Can you believe I couldn't use my taste for avid blogging to get extensions on homework due dates? What is the world coming to? Anyway, to you my faithful readers I apologize for my lack of bloggage. The bright side is that I have had much time to converse with my friends and come up with today's topic: The Booth-Ache.
What do I mean by the Booth-Ache? I mean when you go out for a meal with someone and there is always that awkward moment of deciding who sits on which side of the booth, who gets to face the room, if there is a booth on one side and a chair on the other, can you sit on the same side, etc. The fact of the matter is we live in a square society. There are always tables, angles, corners, which unfortunately means you tend to find yourself choosing between one side or the other. For some people, this is not an issue. For others, the ultimate issue. How to cope with a booth-ache? Here are some general ideas for the different scenarios.

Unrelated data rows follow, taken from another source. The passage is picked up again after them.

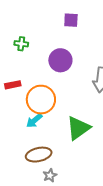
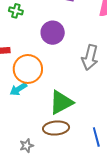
brown ellipse: (39, 155) -> (56, 128), moved

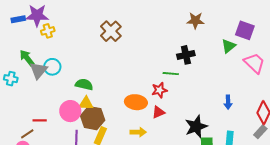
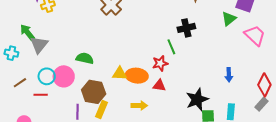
cyan circle: (52, 67) -> (47, 76), moved
green line: (171, 74) -> (171, 47), turned 63
yellow triangle: (86, 103) -> (120, 74), moved
pink circle: (70, 111) -> (64, 76), moved
red triangle: (158, 112) -> (159, 85), turned 32
brown line: (27, 134) -> (20, 83), moved

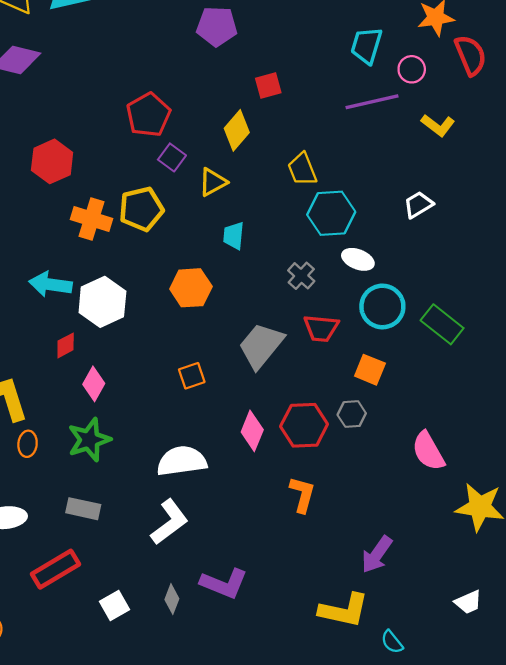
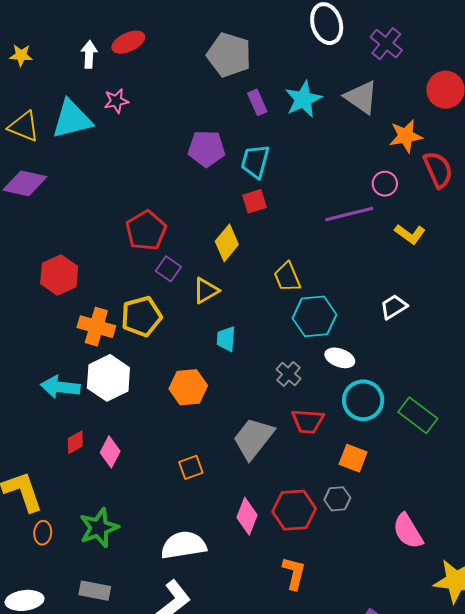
cyan trapezoid: (367, 46) -> (255, 161), moved
white hexagon: (102, 302) -> (108, 378), moved
pink diamond: (94, 384) -> (110, 452), moved

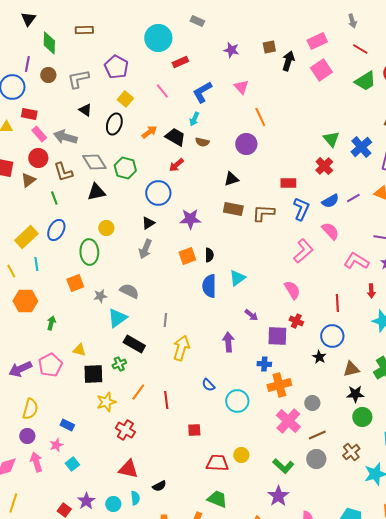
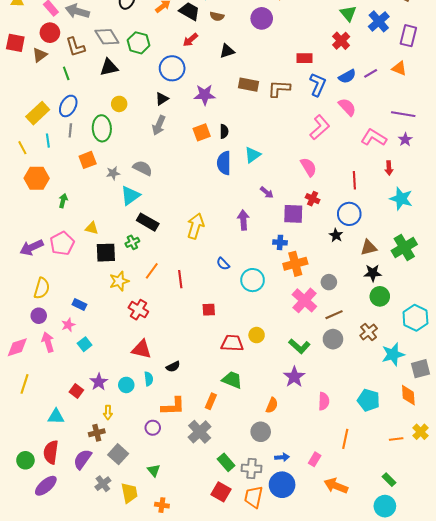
black triangle: (231, 179) -> (227, 51), moved
gray line: (165, 320) -> (70, 130), moved

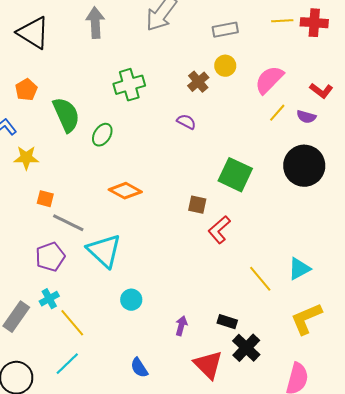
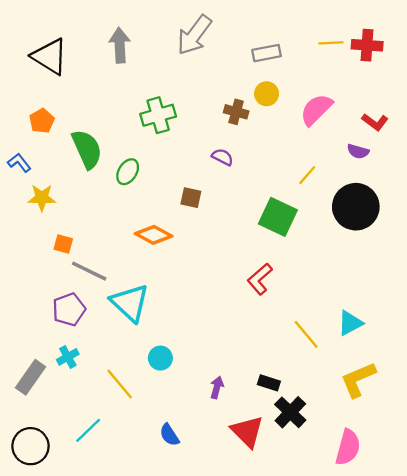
brown cross: (198, 82) -> (236, 112), turned -35
yellow line: (277, 113) -> (307, 175), moved
brown square: (197, 205) -> (191, 198), moved
yellow line: (72, 323) -> (120, 384), moved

Scenario 1: The Great Debate
--We've all been there. You know, you arrive at the restaurant and one seat faces the room while the other is facing elsewhere. The general conversation in this case might go something like this:
Person A: Do you care which side?
Person B: No, whichever side you want is fine with me.
This leaves Person A in quite the pickle sometimes, because generally most people prefer to face the room. Normally I just acquiesce to Person B's kindness and take whichever side I want (depending on the date this may or may not be the seat closest to the nearest exit...). But then I dated a guy who had a pet peeve about not facing the room in a restaurant. He needed to be the one facing the room (or at least he needed more stimulation than my company). So, after dating this person, I made a rule for myself: Be Person A and do not ask "Do you care which side?" but rather ask "Do you have a preference and/or complex about where you sit?" This leaves it open for the Person B to say "Why yes."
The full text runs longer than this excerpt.